3 thoughts on “Tech Thursday: NorthStar Horizon

  1. The NorthStar Horizon was a top-of-the-line S100 bus machine. Big power supply and an active motherboard that did not need bus repeaters.

    You have a very nice example. The wood case was optional and many of them are scratched up.

    The broken fuse is a trivial thing, easily fixed in a few minutes with needle-nose pliers. Pull out the broken bits and put in a new fuse. But I’d check the caps before plugging it in.

    New, in the late 1970’s, this would have cost $2349 assembled, before any special cards were added. Inflation-adjusted, that is over $9000 today. Alternatively, it was just a bit less than Rice tuition at the time.

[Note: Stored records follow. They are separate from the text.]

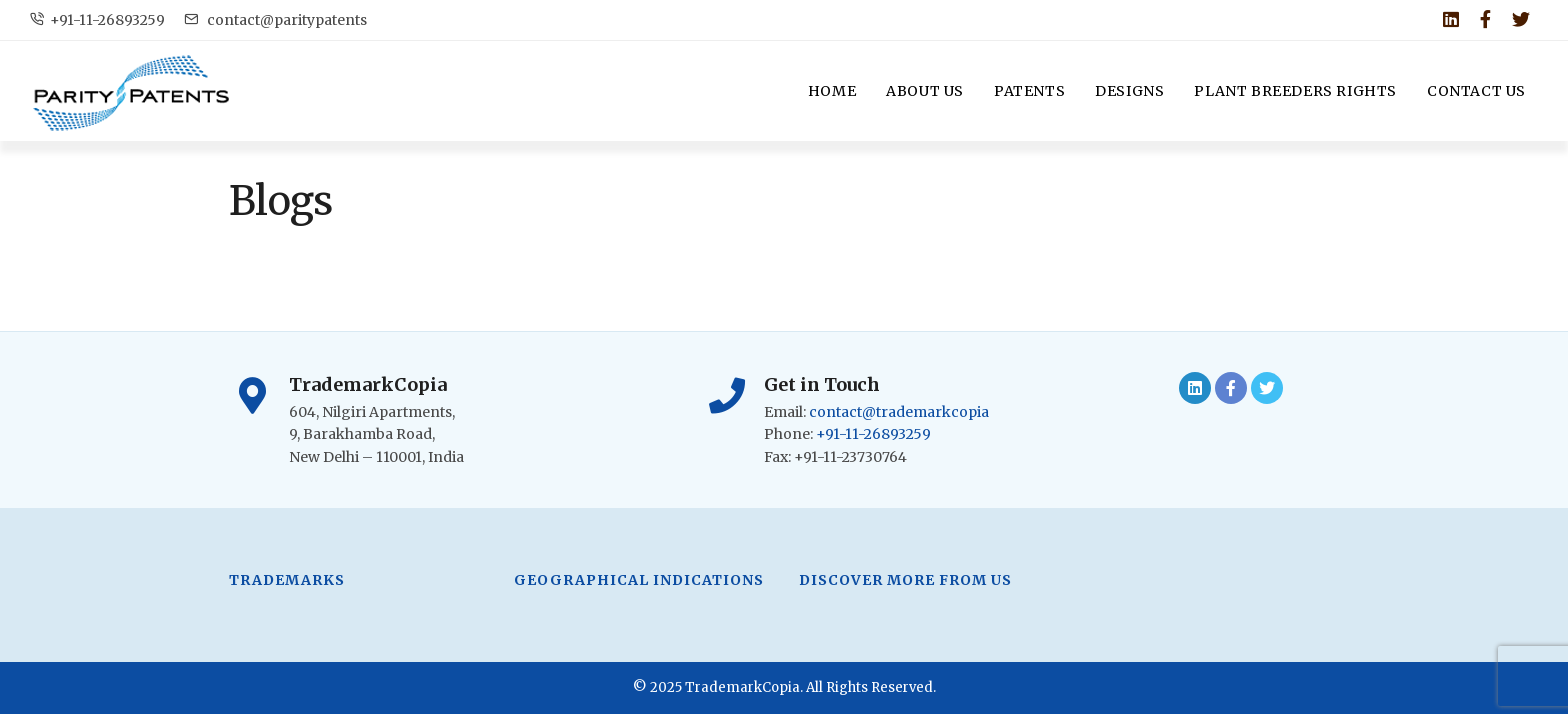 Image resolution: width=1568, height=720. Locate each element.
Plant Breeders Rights (1295, 91)
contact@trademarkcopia (899, 412)
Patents (1029, 91)
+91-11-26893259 (97, 20)
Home (832, 91)
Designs (1129, 91)
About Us (925, 91)
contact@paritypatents (275, 20)
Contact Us (1476, 91) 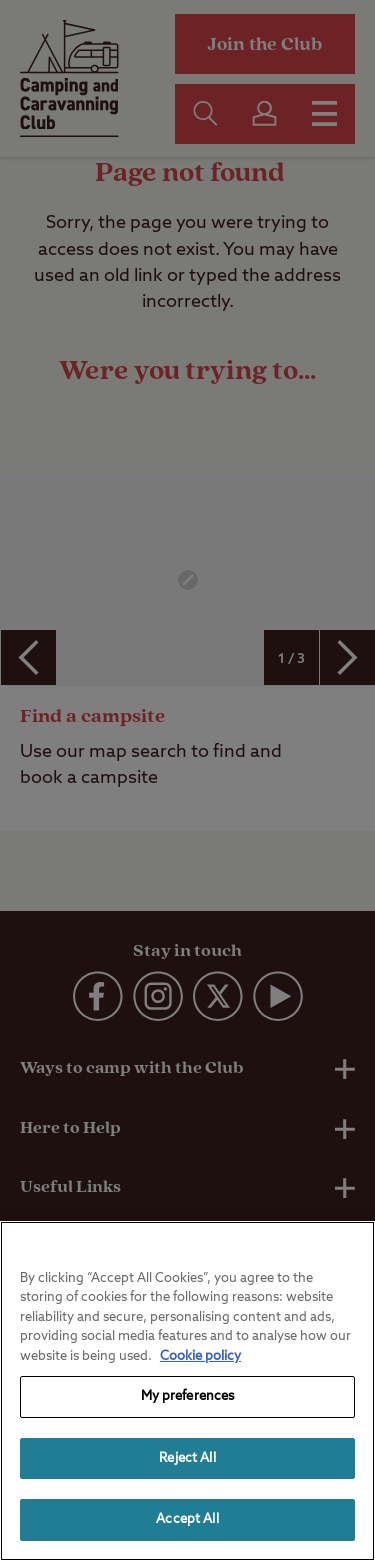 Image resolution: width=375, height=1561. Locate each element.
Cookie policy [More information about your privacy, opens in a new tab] (200, 1356)
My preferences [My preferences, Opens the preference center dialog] (188, 1396)
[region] (187, 1391)
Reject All (187, 1458)
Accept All (187, 1519) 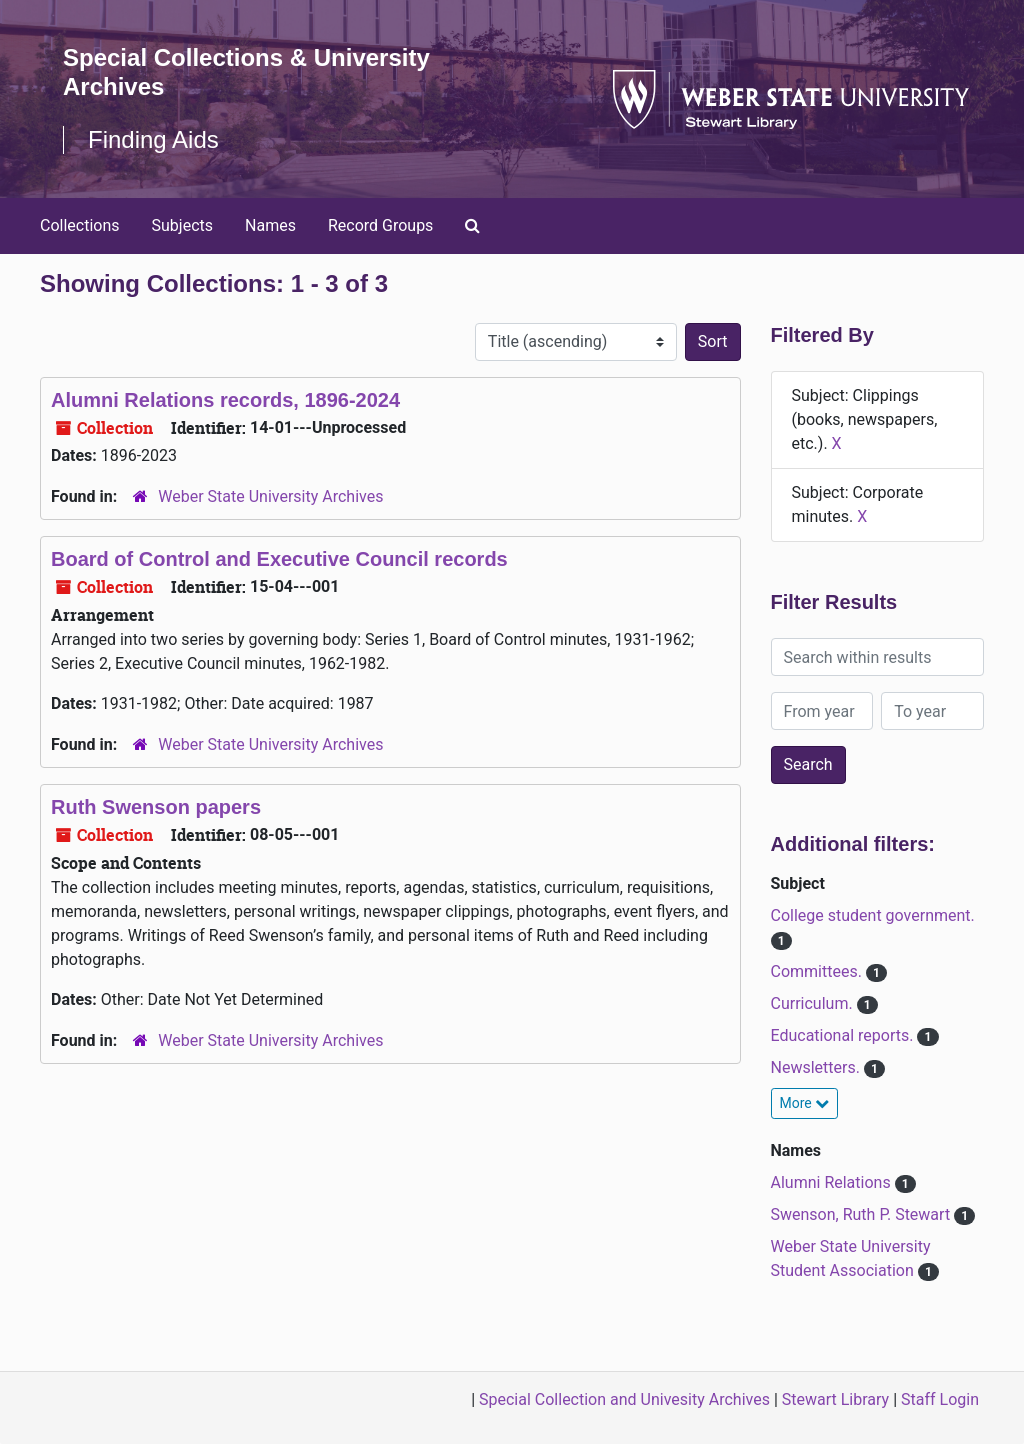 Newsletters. (817, 1067)
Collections (80, 225)
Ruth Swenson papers (156, 807)
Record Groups (380, 225)
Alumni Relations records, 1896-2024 (225, 400)
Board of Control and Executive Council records (279, 559)
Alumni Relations (833, 1182)
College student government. (873, 915)
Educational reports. (844, 1035)
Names (270, 225)
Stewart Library (835, 1399)
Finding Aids (153, 139)
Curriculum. (814, 1003)
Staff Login (940, 1399)
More (805, 1103)
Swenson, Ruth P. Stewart (863, 1214)
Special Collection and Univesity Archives (624, 1399)
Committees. (818, 971)
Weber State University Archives (270, 496)
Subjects (182, 225)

  2. Great info on the Horizon Northstar. I had one of these, connected to a Lear-Siegler ADM-3A terminal, and a matrix printer. It was a really good machine. I started with 48K, upgraded to 64K, and ran Sorcim Pascal, which had a paging mode in the compiler, so you could write a real application, and page sub-routines in from the floppy disks. It ran CP/M (Control Program – for Microcomputers), which was basically the design-spec for MS-DOS. I remember taking the NorthStar into my client at the time, which was a government treasury office (essentially the “Ministry of Economics”), where they had just bought a DEC-20/20, and showed them that the little CP/M box could crunch numbers and maintain data almost as well as the “big” DECsystem (a “mini”-computer) they had just installed. This was *before* the IBM P/C was released, circa 1981. The little NorthStar really was a beautiful product. I recall I sold it to another guy who had one, and I think I got what I paid for it. Of course, wish I had kept it. It is a piece of history now… a physical picture of the future, in a pretty wood-grained plywood case.. – Rus, GEMESYS Ltd.

  3. Yes, this North Star Horizon computer could easily be restored.
    There is an active group, that restores S-100 bus computers and designs new boards (and 21st century capabilities).